Ecosyste.ms: Awesome

An open API service indexing awesome lists of open source software.

Awesome Lists | Featured Topics | Projects

https://github.com/ivandokov/phockup

Media sorting tool to organize photos and videos from your camera in folders by year, month and day.
https://github.com/ivandokov/phockup

camera exiftool organize-media-files organize-photos photobackup sort-images sort-media-files sort-videos sorting

Last synced: 3 months ago
JSON representation

Media sorting tool to organize photos and videos from your camera in folders by year, month and day.

Awesome Lists containing this project

README

        

# Phockup

[![Tests](https://github.com/ivandokov/phockup/actions/workflows/tests.yml/badge.svg)](https://github.com/ivandokov/phockup/actions/workflows/tests.yml)
[![Deploy](https://github.com/ivandokov/phockup/actions/workflows/deploy.yml/badge.svg)](https://github.com/ivandokov/phockup/actions/workflows/deploy.yml)
[![Lint](https://github.com/ivandokov/phockup/actions/workflows/lint.yml/badge.svg)](https://github.com/ivandokov/phockup/actions/workflows/lint.yml)
[![License: MIT](https://img.shields.io/badge/license-MIT-green.svg)](license)
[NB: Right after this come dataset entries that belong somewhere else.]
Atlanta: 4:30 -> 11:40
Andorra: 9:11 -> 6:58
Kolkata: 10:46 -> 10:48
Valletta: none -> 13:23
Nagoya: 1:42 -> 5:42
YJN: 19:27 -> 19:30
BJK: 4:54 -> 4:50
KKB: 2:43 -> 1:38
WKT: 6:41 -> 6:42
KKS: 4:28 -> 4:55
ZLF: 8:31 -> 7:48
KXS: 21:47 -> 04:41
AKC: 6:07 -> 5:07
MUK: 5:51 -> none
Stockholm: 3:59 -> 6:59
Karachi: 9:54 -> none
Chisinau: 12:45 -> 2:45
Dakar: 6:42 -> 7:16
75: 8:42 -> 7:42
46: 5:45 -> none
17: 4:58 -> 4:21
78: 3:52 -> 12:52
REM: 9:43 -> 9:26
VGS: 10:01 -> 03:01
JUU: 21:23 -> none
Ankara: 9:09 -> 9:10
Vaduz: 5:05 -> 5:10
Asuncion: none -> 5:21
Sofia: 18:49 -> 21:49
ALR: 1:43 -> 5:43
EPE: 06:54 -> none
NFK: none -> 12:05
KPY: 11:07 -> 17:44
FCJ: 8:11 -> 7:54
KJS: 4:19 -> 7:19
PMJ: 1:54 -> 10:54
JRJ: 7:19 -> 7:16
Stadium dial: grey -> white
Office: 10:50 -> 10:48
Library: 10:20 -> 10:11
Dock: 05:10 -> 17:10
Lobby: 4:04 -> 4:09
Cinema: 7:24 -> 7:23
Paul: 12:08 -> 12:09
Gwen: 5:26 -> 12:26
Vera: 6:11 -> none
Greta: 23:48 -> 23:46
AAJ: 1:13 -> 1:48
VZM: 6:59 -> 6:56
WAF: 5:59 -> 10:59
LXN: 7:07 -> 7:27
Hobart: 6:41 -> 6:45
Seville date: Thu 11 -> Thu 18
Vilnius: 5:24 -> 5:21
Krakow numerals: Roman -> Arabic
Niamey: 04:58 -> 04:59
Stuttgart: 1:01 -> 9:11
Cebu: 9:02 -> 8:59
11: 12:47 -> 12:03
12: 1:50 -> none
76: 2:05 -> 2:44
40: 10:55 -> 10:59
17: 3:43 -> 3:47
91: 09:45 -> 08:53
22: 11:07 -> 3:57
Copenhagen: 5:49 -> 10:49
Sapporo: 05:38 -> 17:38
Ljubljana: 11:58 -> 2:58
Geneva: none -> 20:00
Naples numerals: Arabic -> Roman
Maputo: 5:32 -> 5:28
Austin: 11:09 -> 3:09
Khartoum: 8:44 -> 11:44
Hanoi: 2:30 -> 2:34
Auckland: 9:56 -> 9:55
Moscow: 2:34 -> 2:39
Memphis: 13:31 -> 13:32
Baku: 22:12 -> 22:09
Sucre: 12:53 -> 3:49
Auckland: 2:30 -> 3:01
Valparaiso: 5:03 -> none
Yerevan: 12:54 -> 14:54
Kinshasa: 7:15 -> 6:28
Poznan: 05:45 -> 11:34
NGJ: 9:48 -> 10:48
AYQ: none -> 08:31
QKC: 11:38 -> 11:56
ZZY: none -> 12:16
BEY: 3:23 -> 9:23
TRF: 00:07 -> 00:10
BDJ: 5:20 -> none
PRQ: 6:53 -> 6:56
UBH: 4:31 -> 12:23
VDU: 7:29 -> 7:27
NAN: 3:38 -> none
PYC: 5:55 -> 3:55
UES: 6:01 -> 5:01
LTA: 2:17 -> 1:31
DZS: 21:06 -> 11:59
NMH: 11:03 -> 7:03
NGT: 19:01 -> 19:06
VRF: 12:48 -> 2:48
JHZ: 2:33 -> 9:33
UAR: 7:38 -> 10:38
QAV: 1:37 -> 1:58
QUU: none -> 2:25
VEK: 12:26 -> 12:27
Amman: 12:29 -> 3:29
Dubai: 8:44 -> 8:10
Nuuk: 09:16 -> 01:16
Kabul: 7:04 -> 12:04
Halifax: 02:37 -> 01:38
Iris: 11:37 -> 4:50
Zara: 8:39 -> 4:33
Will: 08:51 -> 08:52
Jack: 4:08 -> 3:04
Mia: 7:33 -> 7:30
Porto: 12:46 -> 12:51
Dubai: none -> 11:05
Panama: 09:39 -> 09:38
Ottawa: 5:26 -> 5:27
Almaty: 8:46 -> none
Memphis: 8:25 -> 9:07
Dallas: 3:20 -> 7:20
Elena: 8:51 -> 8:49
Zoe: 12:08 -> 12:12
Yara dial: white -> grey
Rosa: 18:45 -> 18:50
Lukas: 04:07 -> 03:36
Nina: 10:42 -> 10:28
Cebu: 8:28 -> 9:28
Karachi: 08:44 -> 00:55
Media sorting tool to organize photos and videos from your camera in folders by year, month and day.

## How it works
The software will collect all files from the input directory and copy them to the output directory without changing the files content. It will only rename the files and place them in the proper directory for year, month and day.

All files which are not images or videos or those which do not have creation date information will be placed in a directory called `unknown` without file name change. By doing this you can be sure that the input directory can be safely deleted after the successful process completion because **all** files from the input directory have a copy in the output directory.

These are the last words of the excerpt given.